:: DATA LISTING ::
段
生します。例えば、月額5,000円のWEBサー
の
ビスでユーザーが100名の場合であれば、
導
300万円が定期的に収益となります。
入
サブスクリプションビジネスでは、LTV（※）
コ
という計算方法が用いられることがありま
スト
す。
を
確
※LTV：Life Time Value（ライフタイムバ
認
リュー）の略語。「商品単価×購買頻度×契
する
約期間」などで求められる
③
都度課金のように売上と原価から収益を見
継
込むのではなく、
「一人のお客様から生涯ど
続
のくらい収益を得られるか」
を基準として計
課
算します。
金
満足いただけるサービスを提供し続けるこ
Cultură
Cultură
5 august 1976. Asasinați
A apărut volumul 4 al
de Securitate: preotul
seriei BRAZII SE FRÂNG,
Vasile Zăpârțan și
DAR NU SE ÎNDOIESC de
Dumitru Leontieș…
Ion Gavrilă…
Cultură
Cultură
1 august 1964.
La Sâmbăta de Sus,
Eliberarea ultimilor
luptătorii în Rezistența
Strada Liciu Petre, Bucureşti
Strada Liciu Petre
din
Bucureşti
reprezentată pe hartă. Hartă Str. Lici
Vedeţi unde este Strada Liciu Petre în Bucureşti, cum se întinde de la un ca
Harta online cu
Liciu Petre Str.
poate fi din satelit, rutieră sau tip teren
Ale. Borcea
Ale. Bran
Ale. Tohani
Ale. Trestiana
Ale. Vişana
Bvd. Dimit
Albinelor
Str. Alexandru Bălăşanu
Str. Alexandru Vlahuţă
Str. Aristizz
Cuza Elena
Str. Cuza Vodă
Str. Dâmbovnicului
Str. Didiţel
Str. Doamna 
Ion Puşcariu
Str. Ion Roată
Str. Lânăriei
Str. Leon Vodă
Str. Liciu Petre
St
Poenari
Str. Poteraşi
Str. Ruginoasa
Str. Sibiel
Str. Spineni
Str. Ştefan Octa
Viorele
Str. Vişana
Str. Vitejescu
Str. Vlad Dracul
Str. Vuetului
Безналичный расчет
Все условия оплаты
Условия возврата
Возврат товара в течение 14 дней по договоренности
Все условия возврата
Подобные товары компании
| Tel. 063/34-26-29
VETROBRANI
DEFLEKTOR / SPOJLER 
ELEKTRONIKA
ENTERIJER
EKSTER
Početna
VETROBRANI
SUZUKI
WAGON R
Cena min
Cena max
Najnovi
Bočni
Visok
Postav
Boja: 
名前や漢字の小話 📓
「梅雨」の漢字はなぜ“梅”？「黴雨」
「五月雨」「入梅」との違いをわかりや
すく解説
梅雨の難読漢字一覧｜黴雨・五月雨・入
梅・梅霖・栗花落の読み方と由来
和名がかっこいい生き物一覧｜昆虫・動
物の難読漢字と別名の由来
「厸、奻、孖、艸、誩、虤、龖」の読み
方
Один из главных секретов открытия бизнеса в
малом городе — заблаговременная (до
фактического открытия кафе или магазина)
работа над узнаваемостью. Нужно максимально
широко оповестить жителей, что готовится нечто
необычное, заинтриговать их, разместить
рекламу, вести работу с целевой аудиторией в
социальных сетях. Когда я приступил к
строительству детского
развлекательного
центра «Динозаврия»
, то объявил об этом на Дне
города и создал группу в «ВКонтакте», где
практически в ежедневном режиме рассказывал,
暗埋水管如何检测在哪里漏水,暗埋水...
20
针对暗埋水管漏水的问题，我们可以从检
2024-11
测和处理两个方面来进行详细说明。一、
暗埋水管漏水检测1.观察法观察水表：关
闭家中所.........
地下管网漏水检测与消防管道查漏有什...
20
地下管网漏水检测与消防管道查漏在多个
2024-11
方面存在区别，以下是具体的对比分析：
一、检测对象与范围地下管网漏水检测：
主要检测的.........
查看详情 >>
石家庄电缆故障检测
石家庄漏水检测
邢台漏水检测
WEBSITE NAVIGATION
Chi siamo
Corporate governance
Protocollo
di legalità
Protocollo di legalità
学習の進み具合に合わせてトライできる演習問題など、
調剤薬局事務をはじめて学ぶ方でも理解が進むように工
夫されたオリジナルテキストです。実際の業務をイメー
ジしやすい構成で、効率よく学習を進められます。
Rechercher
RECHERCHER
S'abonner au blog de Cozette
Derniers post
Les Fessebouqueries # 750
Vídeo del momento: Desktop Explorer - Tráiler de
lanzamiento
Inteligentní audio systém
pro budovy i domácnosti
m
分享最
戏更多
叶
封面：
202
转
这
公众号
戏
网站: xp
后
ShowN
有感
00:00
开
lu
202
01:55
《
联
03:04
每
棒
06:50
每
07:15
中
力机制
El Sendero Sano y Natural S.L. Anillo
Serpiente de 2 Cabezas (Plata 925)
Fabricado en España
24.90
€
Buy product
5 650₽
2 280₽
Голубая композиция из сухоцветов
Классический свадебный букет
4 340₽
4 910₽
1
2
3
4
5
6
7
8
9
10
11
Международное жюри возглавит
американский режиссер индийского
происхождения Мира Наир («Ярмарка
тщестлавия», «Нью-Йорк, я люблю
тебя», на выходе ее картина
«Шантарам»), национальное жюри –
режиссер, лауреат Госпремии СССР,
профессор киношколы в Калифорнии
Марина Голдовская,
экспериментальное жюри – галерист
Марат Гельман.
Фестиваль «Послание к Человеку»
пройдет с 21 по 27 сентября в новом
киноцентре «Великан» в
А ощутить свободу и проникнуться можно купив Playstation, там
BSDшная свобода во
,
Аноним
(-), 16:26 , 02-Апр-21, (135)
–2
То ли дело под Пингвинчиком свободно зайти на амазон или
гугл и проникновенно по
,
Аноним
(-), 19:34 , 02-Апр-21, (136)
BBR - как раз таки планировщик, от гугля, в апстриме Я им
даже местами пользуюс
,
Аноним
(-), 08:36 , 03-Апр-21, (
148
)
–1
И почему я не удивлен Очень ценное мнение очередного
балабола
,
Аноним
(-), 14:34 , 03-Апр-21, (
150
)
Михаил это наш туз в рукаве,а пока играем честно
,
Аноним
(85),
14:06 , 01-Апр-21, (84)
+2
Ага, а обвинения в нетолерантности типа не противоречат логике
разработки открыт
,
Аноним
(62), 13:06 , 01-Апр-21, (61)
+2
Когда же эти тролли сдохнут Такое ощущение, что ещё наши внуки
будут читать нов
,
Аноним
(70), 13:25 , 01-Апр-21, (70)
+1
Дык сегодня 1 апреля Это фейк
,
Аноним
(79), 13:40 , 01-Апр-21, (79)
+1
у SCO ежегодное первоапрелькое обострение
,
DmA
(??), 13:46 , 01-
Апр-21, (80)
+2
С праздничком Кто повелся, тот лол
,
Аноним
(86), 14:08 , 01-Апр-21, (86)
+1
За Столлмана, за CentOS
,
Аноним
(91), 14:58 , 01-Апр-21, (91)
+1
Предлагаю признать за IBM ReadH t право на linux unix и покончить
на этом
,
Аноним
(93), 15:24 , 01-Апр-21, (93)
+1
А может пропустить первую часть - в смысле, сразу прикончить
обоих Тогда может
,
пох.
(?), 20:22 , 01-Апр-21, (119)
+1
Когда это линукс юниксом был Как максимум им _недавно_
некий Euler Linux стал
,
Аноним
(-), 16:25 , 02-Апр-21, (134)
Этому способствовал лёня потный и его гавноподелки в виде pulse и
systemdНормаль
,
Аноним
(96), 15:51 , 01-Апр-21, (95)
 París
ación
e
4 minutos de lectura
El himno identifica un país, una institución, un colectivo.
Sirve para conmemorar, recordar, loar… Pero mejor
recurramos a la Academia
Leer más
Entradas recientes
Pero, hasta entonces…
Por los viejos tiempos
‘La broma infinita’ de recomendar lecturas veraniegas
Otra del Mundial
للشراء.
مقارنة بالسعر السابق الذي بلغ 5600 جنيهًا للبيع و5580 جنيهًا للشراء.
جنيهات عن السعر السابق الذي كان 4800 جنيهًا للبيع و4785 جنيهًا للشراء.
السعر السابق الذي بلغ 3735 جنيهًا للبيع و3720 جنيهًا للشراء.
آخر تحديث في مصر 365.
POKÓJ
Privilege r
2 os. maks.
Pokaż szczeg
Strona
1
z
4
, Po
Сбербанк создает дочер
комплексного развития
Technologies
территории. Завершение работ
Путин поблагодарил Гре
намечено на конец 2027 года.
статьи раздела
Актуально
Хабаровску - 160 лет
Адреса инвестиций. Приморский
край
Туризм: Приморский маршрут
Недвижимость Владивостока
:::
### INSTRUCTIONS TO FOLLOW
Begin at the line that has "Strada Liciu Petre, Bucureşti" in the entries above; stop after the line that has "Str. Leon Vodă". Transcribe exactly those lines and no others.

### ANSWER BOX
Strada Liciu Petre, Bucureşti
Strada Liciu Petre
din
Bucureşti
reprezentată pe hartă. Hartă Str. Lici
Vedeţi unde este Strada Liciu Petre în Bucureşti, cum se întinde de la un ca
Harta online cu
Liciu Petre Str.
poate fi din satelit, rutieră sau tip teren
Ale. Borcea
Ale. Bran
Ale. Tohani
Ale. Trestiana
Ale. Vişana
Bvd. Dimit
Albinelor
Str. Alexandru Bălăşanu
Str. Alexandru Vlahuţă
Str. Aristizz
Cuza Elena
Str. Cuza Vodă
Str. Dâmbovnicului
Str. Didiţel
Str. Doamna 
Ion Puşcariu
Str. Ion Roată
Str. Lânăriei
Str. Leon Vodă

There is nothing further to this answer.